Hord became a professional factory Nissan racing driver in 2005. Hord finished second in CORR Pro Lite by four points. In fourteen rounds, he had eight podium finishes and eleven Top 5s. Hord won the two rounds of the Nissan National Off Road Shootout. At Crandon he won the Pro Lite world championship race. Hord won his first Pro CORR Lite championship in 2006 by winning one race with thirteen podium finishes in sixteen races.

He moved to the newly formed World Series of Off-Road Racing (WSORR) in 2007. After winning five races and having ten podium finishes in thirteen rounds, he won the series' first Pro Light championship. For 2008 he raced in both WSORR and CORR winning twice in both series.
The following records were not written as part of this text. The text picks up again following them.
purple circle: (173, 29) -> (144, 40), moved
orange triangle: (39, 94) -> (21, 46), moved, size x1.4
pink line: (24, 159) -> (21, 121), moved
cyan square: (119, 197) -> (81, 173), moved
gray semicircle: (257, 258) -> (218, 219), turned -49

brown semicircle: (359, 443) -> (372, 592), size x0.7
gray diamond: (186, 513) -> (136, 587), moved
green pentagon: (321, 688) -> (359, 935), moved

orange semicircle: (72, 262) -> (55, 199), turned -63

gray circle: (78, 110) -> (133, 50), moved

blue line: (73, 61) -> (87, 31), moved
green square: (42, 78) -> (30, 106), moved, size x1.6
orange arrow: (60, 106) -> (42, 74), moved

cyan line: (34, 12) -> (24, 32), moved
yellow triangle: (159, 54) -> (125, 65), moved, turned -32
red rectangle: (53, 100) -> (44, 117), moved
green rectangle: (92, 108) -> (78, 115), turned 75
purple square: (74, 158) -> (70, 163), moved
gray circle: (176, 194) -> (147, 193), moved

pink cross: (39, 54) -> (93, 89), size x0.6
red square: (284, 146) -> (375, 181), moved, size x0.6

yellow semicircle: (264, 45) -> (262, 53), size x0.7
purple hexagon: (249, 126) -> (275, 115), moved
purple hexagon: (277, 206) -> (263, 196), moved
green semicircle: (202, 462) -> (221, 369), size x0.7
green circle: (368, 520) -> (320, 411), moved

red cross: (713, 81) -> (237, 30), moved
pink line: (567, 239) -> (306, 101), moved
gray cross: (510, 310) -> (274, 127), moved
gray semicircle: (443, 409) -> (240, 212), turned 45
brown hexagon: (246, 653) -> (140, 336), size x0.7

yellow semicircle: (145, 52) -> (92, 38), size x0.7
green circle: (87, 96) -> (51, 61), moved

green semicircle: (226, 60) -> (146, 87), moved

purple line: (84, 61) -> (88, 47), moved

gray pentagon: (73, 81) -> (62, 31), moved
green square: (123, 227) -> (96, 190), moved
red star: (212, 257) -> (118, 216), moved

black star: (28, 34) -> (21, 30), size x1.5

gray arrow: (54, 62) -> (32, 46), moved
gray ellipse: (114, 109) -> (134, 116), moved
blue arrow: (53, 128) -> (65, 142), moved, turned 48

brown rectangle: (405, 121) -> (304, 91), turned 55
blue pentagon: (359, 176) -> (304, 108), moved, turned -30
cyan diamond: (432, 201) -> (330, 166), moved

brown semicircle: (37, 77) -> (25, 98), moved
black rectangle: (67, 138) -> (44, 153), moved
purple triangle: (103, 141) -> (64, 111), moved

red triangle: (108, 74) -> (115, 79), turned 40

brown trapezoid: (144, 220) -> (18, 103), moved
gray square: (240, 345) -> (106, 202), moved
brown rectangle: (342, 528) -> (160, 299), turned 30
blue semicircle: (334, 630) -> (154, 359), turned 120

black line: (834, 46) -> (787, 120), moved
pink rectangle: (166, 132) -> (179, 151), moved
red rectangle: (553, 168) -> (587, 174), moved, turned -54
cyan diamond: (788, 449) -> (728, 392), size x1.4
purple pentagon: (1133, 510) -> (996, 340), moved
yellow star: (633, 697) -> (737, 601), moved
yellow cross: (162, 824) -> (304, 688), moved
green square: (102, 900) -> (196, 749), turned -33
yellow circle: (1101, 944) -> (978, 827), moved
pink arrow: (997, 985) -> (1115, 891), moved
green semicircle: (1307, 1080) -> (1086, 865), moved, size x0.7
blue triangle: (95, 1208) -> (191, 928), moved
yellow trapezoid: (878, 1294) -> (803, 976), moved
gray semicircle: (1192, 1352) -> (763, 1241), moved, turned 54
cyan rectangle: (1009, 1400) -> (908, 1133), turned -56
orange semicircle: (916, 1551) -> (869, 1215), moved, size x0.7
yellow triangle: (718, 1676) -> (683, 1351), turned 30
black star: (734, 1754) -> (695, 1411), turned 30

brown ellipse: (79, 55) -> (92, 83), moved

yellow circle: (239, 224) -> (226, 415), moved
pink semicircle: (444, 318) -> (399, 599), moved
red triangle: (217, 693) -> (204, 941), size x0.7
Hord finished fifth in CORR points after the series folded with four remaining rounds. In seventeen starts, he finished twelve times in the Top Five. AMSOIL began sponsoring the team in 2008.

WSORR also folded after the 2008 season and the Traxxas TORC Series took over sanction in the Midwest. He finished third in the 2009 Pro Light points after winning three races and having fourteen Top Fives. Hord attempted his first Pro 4WD Trophy Truck race at Crandon and he finished second with winning the Oakley Bomb Award for the fastest lap time in the race.

===2010s===
Hord moved up into Pro 2WD for the 2010 season. He had second and third places finishes to end up fourth in series points. His first podium finish was his third place finish at Bark River and the second place finish happened at Chicagoland Speedway. In fourteen starts, he finished nine times in the Top Five. Hord had his first Oakley Bomb Award in Pro 2WD making him the first driver to the win Oakley Bomb Award in all three professional truck classes.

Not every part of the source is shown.